Hubbard began his message, which he dubbed "PART I," by writing that his "heart has been hurting for a weeks now" and that it has been "hard" to find the right words to say. "Although the perfect words may not flow out I refuse to be silent," he continued. "I hope you all can hear my heart." The singer explained that he feels "guilty for being naive enough to think that racism, and hatred, due to skin color is a thing of the past" and added that "racism is real in 2020, but doesn’t have to be our future. ... We, especially the white community, have the opportunity and the obligation to create real change in history," he wrote. "I hope and pray that we can lean on love, grace, forgiveness, compassion, and empathy moving forward. This isn't and shouldn't be about a political, religious, or cultural agenda. This is about humanity. This HUMAN race. 'ALL lives matter,' and it’s time that we let our actions speak louder than our words."
View this post on Instagram
It was there that some fans took issue with Hubbard's words due to the fact that he had written "all lives matter" rather than "black lives matter," which is the movement being advocated for by black people and black allies. Several people used the comments to explain that while all lives do matter, black people have consistently been told by society that theirs do not, hence the Black Lives Matter movement.

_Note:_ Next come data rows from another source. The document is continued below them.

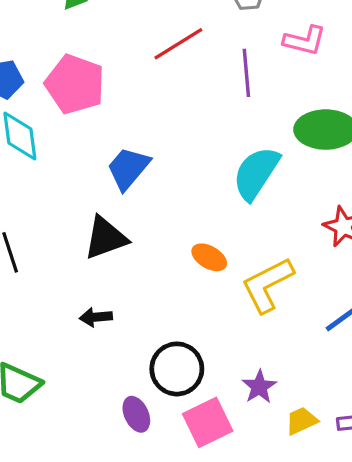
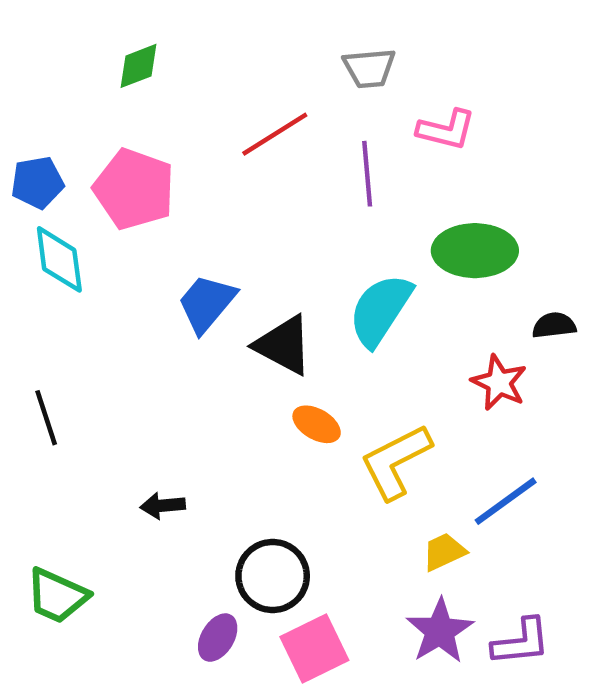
black triangle: (106, 238) -> (284, 345), moved, turned 48
purple star: (259, 387) -> (440, 631), moved, size x1.4
purple ellipse: (136, 414) -> (218, 638), turned 56
yellow trapezoid: (301, 421) -> (444, 552), moved

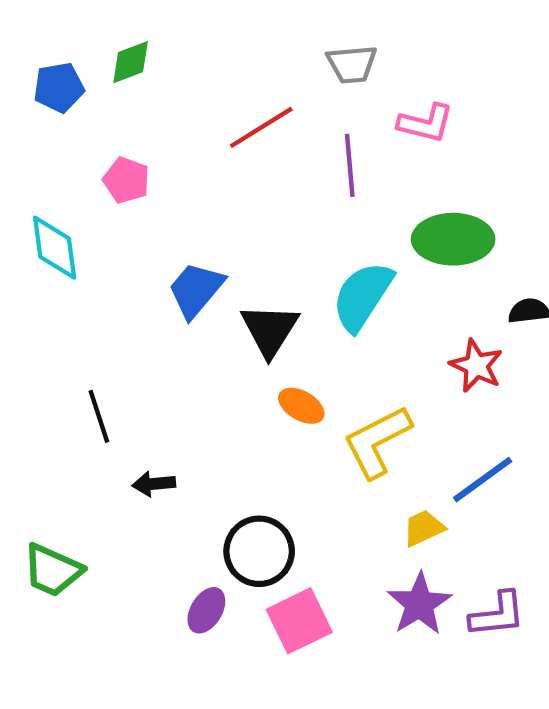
blue pentagon: (37, 182) -> (59, 87), moved
pink pentagon: (134, 189) -> (126, 180), size x0.6
black triangle: (284, 345) -> (270, 330), turned 34
black line: (46, 418) -> (99, 416), moved

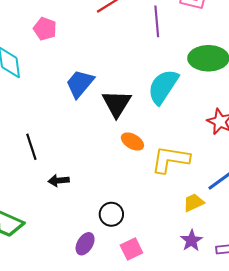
yellow L-shape: (377, 442) -> (170, 159), turned 36
black circle: (259, 551) -> (111, 214), size x0.7
purple star: (419, 604) -> (191, 241), size x0.7
pink square: (299, 621) -> (131, 249), size x0.7

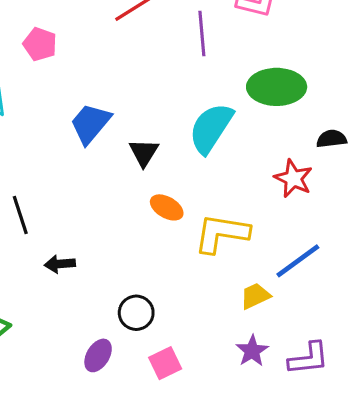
black triangle: (117, 104) -> (144, 153), size x0.7

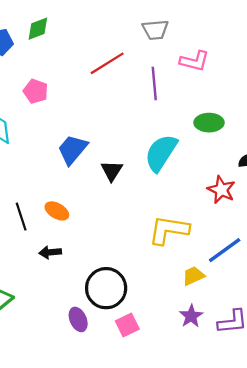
green ellipse: (277, 87) -> (209, 123), size x0.7
orange ellipse: (167, 207) -> (57, 211), moved
black circle: (136, 313) -> (106, 288), size x1.6
purple ellipse: (98, 355) -> (78, 319), turned -55

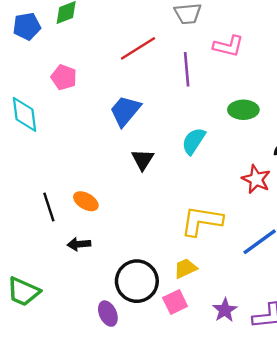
blue trapezoid: (73, 149) -> (125, 111), moved
cyan semicircle: (161, 153) -> (194, 141), size x0.7
yellow trapezoid: (193, 276) -> (185, 268), moved
pink square: (127, 325) -> (175, 302), moved

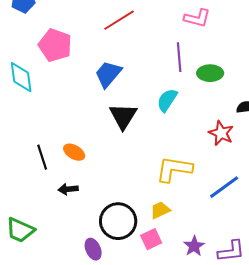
purple line: (187, 69) -> (179, 57), moved
pink pentagon: (64, 77) -> (55, 45), size x1.5
black triangle: (143, 160) -> (123, 116), size x1.4

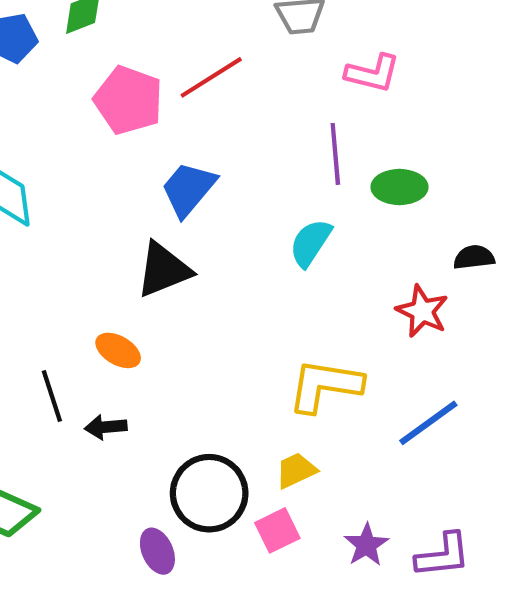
pink pentagon: (55, 45) -> (128, 100), moved
black triangle: (123, 116) -> (164, 270), moved, turned 36
black line: (42, 157) -> (52, 396), moved

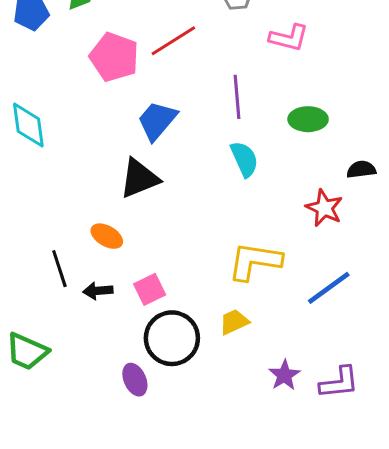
purple line: (335, 154) -> (237, 97), moved
cyan semicircle: (311, 243) -> (244, 159), turned 123
pink square: (277, 530) -> (150, 289), moved

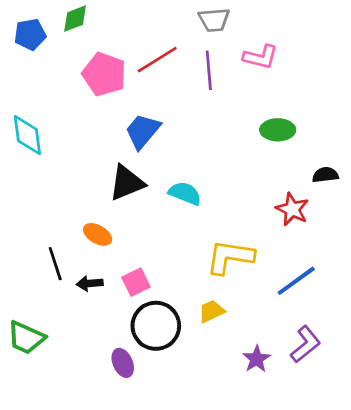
purple line: (237, 97) -> (209, 70), moved
cyan semicircle: (244, 159) -> (185, 193), moved, turned -44
purple L-shape: (339, 383) -> (305, 344), moved, turned -33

The All Lives Matter movement was created after the Black Lives Matter movement as a way to diminish the sufferings that black Americans have experienced.
"We know all lives matter but black lives are being taken at a much higher rate as if they don’t matter," one person commented. "Highlighting that their life matters doesn’t mean other lives don’t. So frustrating that people STILL don’t understand that." Another added, "Why is it so hard to see this is about race? Black lives matter. This isn’t about all lives. It’s about the lives of people who haven’t been treated equally."
Hubbard continued his post by telling "the families and friends of the ones we’ve lost" that he is "so sorry." "I know words won’t fix or bring back your loved ones, but please know that you all are on my heart and in my prayers every day and have been for weeks," he wrote. "I will continue to pray for healing, comfort, and peace that I know first hand only God can give, through this unimaginable time. Also know, we will stand with you and fight for justice. Your loss with not be in vain." He also addressed the police officers and wrote that he knows "most of y’all are good people with good intentions to protect and serve, and for that I say thank you. Thanks for being willing to put your life at risk every day."
In the father of two's second post, which was addressed to social media, Hubbard shared that he was "thankful" for the way the internet is "bringing awareness to issues that MUST change." "I am thankful that the hate crimes and racism aren’t things that can continue to happen behind closed doors," he shared, urging "everyone" to "speak up, continue these conversations, and be part of the solution. Silence doesn’t create change."